You would never have hip-life without hip-hop. Hip-life is a branch off the tree of hip-hop. And then, high-life comes from our own thing. But you would never have had hip-life without ‘diasporic’ influence, it would never have the Caribbean influence. So they are connected. Music travels like language and involves change. Where I came in was in hip-hop. Hip-hop was my generation, so I took the hip from hip-hop and took the life from high-life then created hip-life. In terms of branding, it’s perfect and the younger generations love it. It balances them up, they followed and today that’s what you have.

So there is a definite connection to all of the above. But you would never have one without the other. Even the name pretty much tells you there is a connection.

Which do you prefer?

I love good music. I listen to jazz, funk, everything. I will be more about hip-life, because I will be more patriotic, because it got my language in it. It’s more of a revolution.

What is your final word for up and coming musicians who would like to be like you?

I never have my final words, as long as l am alive, there is no final word. Because I might say something different tomorrow. But my advice on how to stay relevant, like I said, relevant is has relevant does. I don’t really like going out of my way. I just stay busy doing something. I am always thinking of new ways, you know, I get bored real quick. But to remain relevant has to do with how people see you, because you remain relevant to your family till you die. So let’s look at that on bigger scale. What is it about you? It’s because your family loves you and they respect you and they like your mind.
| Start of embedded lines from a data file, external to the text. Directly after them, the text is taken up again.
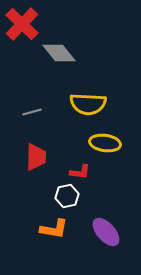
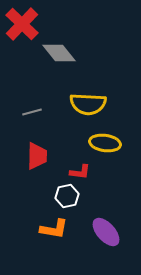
red trapezoid: moved 1 px right, 1 px up
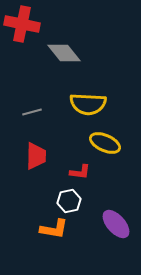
red cross: rotated 32 degrees counterclockwise
gray diamond: moved 5 px right
yellow ellipse: rotated 16 degrees clockwise
red trapezoid: moved 1 px left
white hexagon: moved 2 px right, 5 px down
purple ellipse: moved 10 px right, 8 px up
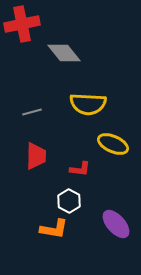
red cross: rotated 24 degrees counterclockwise
yellow ellipse: moved 8 px right, 1 px down
red L-shape: moved 3 px up
white hexagon: rotated 20 degrees counterclockwise
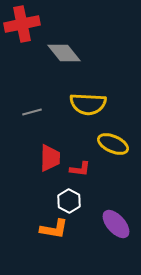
red trapezoid: moved 14 px right, 2 px down
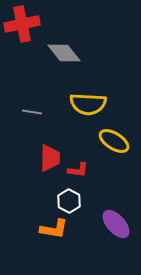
gray line: rotated 24 degrees clockwise
yellow ellipse: moved 1 px right, 3 px up; rotated 8 degrees clockwise
red L-shape: moved 2 px left, 1 px down
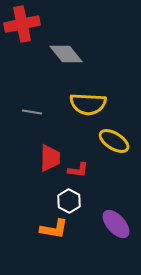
gray diamond: moved 2 px right, 1 px down
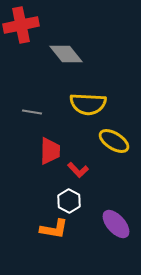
red cross: moved 1 px left, 1 px down
red trapezoid: moved 7 px up
red L-shape: rotated 40 degrees clockwise
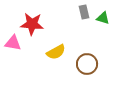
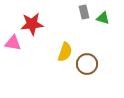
red star: rotated 10 degrees counterclockwise
yellow semicircle: moved 9 px right; rotated 42 degrees counterclockwise
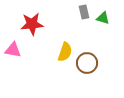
pink triangle: moved 7 px down
brown circle: moved 1 px up
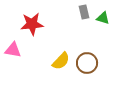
yellow semicircle: moved 4 px left, 9 px down; rotated 24 degrees clockwise
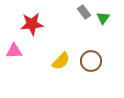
gray rectangle: rotated 24 degrees counterclockwise
green triangle: rotated 48 degrees clockwise
pink triangle: moved 1 px right, 1 px down; rotated 12 degrees counterclockwise
brown circle: moved 4 px right, 2 px up
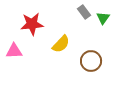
yellow semicircle: moved 17 px up
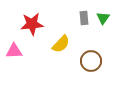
gray rectangle: moved 6 px down; rotated 32 degrees clockwise
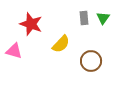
red star: moved 1 px left; rotated 25 degrees clockwise
pink triangle: rotated 18 degrees clockwise
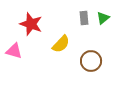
green triangle: rotated 16 degrees clockwise
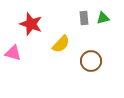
green triangle: rotated 24 degrees clockwise
pink triangle: moved 1 px left, 2 px down
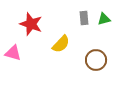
green triangle: moved 1 px right, 1 px down
brown circle: moved 5 px right, 1 px up
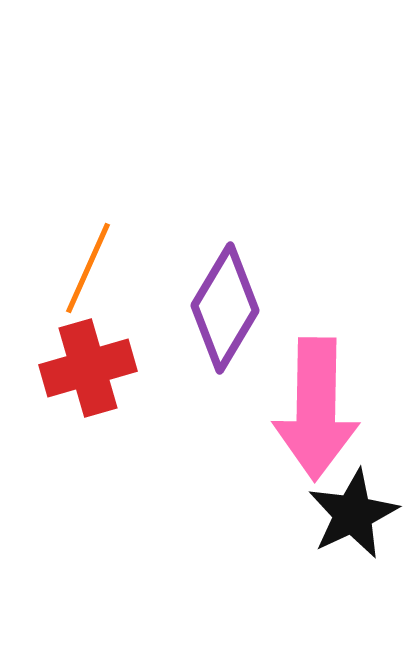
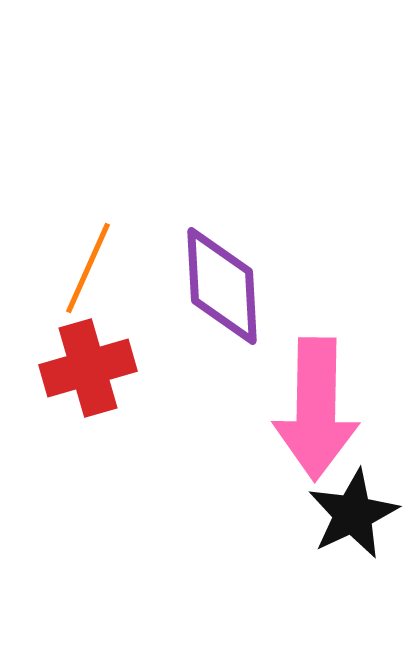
purple diamond: moved 3 px left, 22 px up; rotated 34 degrees counterclockwise
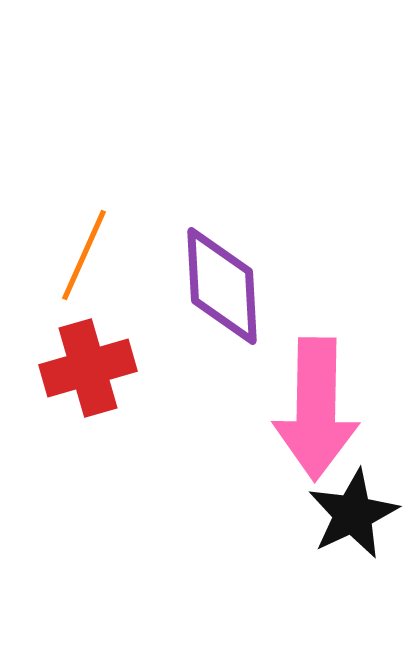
orange line: moved 4 px left, 13 px up
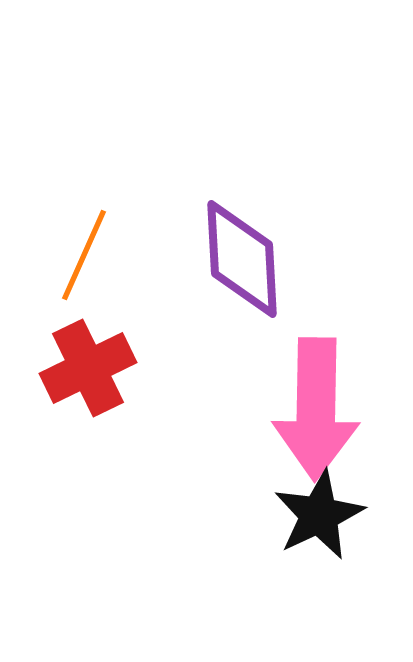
purple diamond: moved 20 px right, 27 px up
red cross: rotated 10 degrees counterclockwise
black star: moved 34 px left, 1 px down
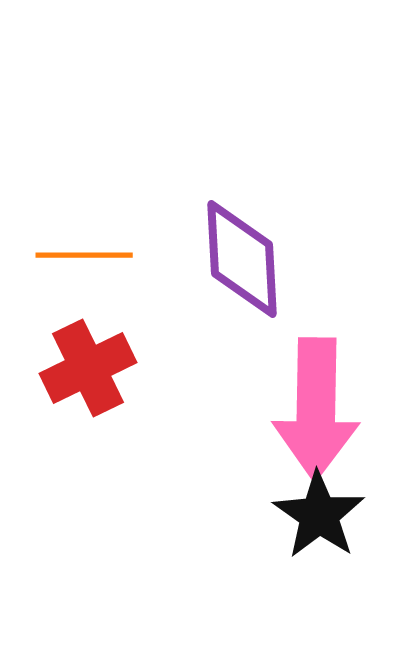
orange line: rotated 66 degrees clockwise
black star: rotated 12 degrees counterclockwise
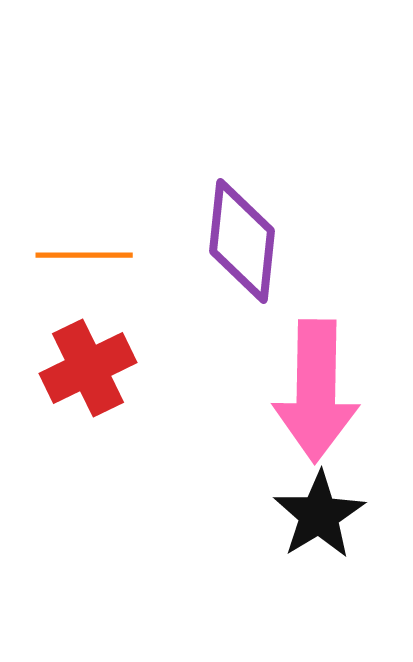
purple diamond: moved 18 px up; rotated 9 degrees clockwise
pink arrow: moved 18 px up
black star: rotated 6 degrees clockwise
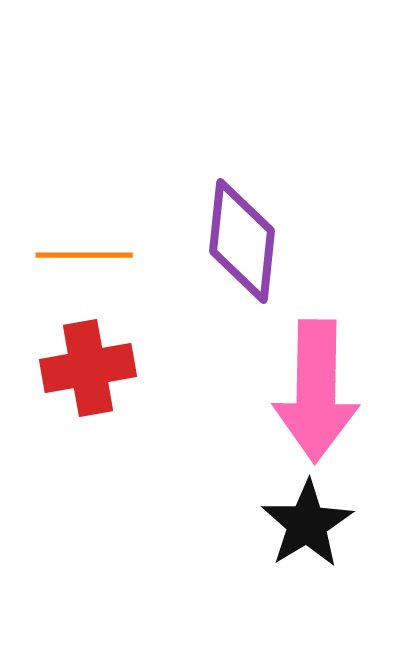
red cross: rotated 16 degrees clockwise
black star: moved 12 px left, 9 px down
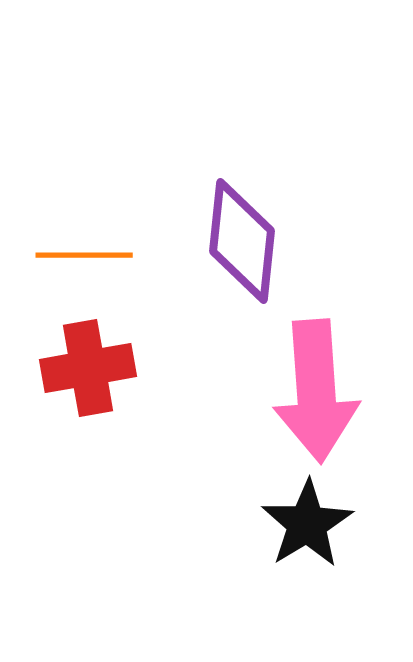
pink arrow: rotated 5 degrees counterclockwise
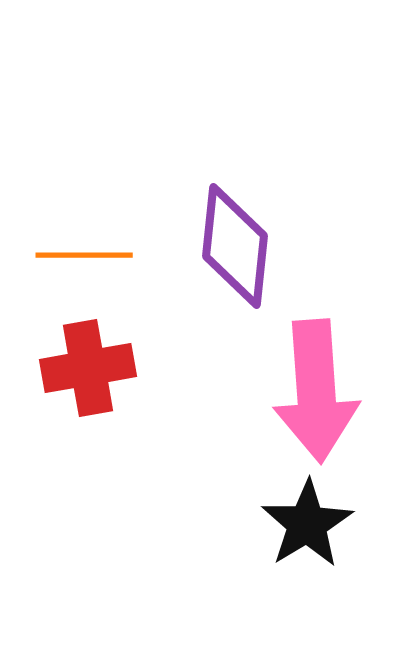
purple diamond: moved 7 px left, 5 px down
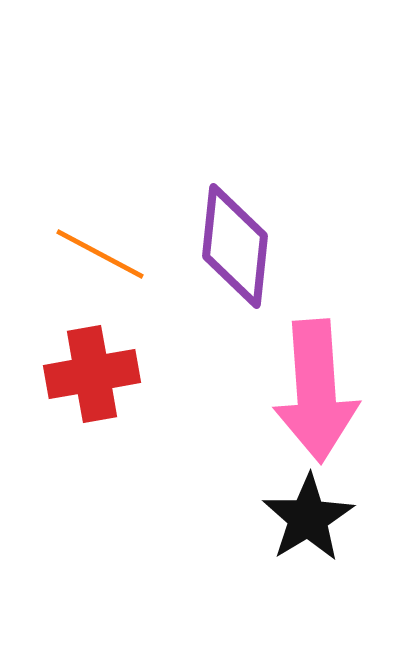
orange line: moved 16 px right, 1 px up; rotated 28 degrees clockwise
red cross: moved 4 px right, 6 px down
black star: moved 1 px right, 6 px up
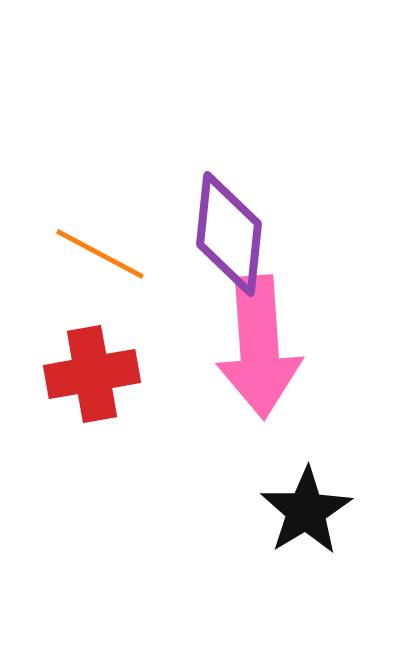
purple diamond: moved 6 px left, 12 px up
pink arrow: moved 57 px left, 44 px up
black star: moved 2 px left, 7 px up
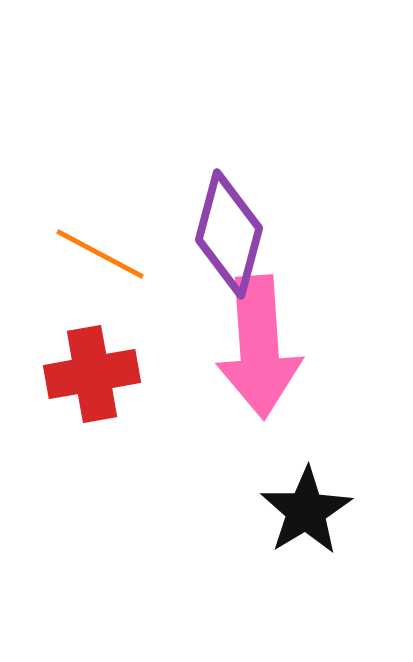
purple diamond: rotated 9 degrees clockwise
How you move and bring food to the table. Yeah, but just be yourself really. If you are doing something that is of significant, people will notice and it starts to pay off. That’s when you are rich.

What other stuff do you do aside from music? Do you read  books?

l am very well read. But I don’t read as much as I should do. But when I was a kid we had a really lazy baby sitter, and so she would put me in front of the TV all day. So I learnt so much from the television. l am a semi-literate. My education is not to the degree level. My daughter made a point, she said you are not educated but you know a little bit of everything. Television, I guess, did that. Every little information, I am always listening. I talk less and listen a lot. So I pick something from here and there. So I know pretty much small of everything, and that’s all you need, survival kit.

So how many kids do you have?

I have four. Little Ricky who is named after my father, and then I have Zuzu. Zuzu is a lawyer, she was born on my wife’s birthday. And then l have Reggiesaler born on my birthday and my oldest, she is Fibbie, and she is 28.